Liz Truss promises to bring 'Yorkshire grit' to the job if she becomes Prime Minister
Report by Harry Horton
Voting for the Conservative leadership race has closed and on Monday we find out if Liz Truss will be our new Prime Minister.
Truss describes herself as a “straight talking Yorkshire woman” and said she’d bring the “grit, determination and straight talking” she was taught in Yorkshire to Number 10.
She's even promised to channel the spirit of legendary Leeds United manager Don Revie if she becomes prime minister.
Throughout this leadership campaign, she’s used her Yorkshire upbringing to form a key part of her pitch to Conservative party members.

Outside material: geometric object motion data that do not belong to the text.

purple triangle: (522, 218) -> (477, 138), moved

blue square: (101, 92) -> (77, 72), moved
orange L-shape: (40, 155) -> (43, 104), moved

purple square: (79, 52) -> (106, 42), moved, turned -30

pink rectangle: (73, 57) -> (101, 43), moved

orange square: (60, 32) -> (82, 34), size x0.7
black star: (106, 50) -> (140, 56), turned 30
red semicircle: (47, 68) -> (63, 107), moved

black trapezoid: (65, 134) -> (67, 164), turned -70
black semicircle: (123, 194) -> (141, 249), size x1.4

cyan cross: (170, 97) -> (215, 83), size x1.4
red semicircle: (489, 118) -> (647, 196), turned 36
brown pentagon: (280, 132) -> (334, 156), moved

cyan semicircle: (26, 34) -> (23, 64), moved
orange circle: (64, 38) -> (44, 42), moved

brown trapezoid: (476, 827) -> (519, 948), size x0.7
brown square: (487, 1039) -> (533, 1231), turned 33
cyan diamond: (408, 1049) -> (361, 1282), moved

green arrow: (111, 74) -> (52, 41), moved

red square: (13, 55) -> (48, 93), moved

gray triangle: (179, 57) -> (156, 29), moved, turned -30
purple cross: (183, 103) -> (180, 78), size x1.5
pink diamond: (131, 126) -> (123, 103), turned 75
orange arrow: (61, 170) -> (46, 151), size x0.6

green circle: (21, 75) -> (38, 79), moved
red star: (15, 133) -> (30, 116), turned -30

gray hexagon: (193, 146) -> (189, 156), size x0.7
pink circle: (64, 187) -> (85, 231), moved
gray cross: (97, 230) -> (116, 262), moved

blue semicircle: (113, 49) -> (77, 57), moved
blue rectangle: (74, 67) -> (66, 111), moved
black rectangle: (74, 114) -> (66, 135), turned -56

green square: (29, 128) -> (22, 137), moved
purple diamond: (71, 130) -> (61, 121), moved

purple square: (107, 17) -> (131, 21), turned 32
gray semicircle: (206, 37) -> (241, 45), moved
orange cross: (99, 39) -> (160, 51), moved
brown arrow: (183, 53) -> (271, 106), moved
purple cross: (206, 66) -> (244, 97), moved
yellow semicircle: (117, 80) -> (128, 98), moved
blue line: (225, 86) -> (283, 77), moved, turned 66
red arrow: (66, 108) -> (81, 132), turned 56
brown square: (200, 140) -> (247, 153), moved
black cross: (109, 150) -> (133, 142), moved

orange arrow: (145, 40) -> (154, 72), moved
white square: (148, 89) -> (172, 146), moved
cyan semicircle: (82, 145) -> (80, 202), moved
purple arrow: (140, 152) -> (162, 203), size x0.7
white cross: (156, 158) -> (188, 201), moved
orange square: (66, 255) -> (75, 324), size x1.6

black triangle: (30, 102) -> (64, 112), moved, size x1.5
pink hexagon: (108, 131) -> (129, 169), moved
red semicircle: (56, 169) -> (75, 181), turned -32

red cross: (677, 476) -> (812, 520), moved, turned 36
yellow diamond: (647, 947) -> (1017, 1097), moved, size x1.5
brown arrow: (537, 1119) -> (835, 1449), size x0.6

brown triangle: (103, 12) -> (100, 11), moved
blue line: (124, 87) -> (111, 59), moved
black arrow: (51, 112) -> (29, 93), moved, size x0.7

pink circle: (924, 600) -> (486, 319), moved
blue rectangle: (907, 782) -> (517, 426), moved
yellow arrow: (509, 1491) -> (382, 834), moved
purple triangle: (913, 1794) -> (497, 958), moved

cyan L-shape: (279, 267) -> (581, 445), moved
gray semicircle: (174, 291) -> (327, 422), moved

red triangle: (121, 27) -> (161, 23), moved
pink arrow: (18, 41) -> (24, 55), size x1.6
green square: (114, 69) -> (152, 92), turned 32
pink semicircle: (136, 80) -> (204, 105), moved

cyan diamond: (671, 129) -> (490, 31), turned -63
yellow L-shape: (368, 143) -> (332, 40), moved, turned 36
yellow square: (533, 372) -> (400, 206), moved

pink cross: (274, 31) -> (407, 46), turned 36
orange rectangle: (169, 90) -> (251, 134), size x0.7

Liz Truss was born in Oxford, but when she was 12 years old her family moved to Leeds and attended Roundhay School.
One pupil from her year told ITV Calendar she remembers Truss being “very intelligent and well spoken and kept a small group of friends. I do remember she was not very good at sport.”
During the course of the campaign, Liz Truss caused a minor scandal when she said Roundhay School “let down” children and described her affluent former neighbourhood as a “red wall” area.
“She was talking about that it’s a bit of a red area… it’s absolutely ridiculous,” said Alex Chilinsky in nearby Roundhay park when asked about Truss’ comments.
“It’s a very leafy, pretty well heeled area and clearly she did very well, having gone to Oxford University,” said Sarah Conway, who lives in Roundhay.
Her mother Priscilla stood as a Liberal Democrat candidate for Leeds City Council in 2004 and her father, John, was a mathematics professor at Leeds University - both still live in the city.
When Liz Truss came to Leeds for the Conservative Party hustings in July, she stayed at her mother’s home in Chapel Allerton the night before who later joined her on the campaign at Elland Road.
Liz Truss’ father was reportedly “saddened” by his daughter’s conservative beliefs.
Despite being a member of the Liberal Democrats at Oxford University, Truss stood as the Conservative candidate in the West Yorkshire seats of Hemsworth in 2001 and later Calder Valley in 2005.
In both seats she cut the Labour majority and impressed senior Tories.
Geraldine Carter, who campaigned with her in Calder Valley, said: "She had an understanding of how people in the North function,” she told ITV Calendar.
"I think she gave people a bit of confidence that from a conservative perspective we were going the right way to win the next general election.
"She has an iron will. She’s not the iron lady that Maggie Thatcher was because she comes from a different era and a different time. But she has an iron will, and she will do things her way, but I think with sensitivity."
Liz Truss was eventually elected as an MP in South West Norfolk in 2010.
She’s visited Yorkshire as Environment Secretary, Trade Secretary and Foreign Secretary, but her next visit could well be as prime minister.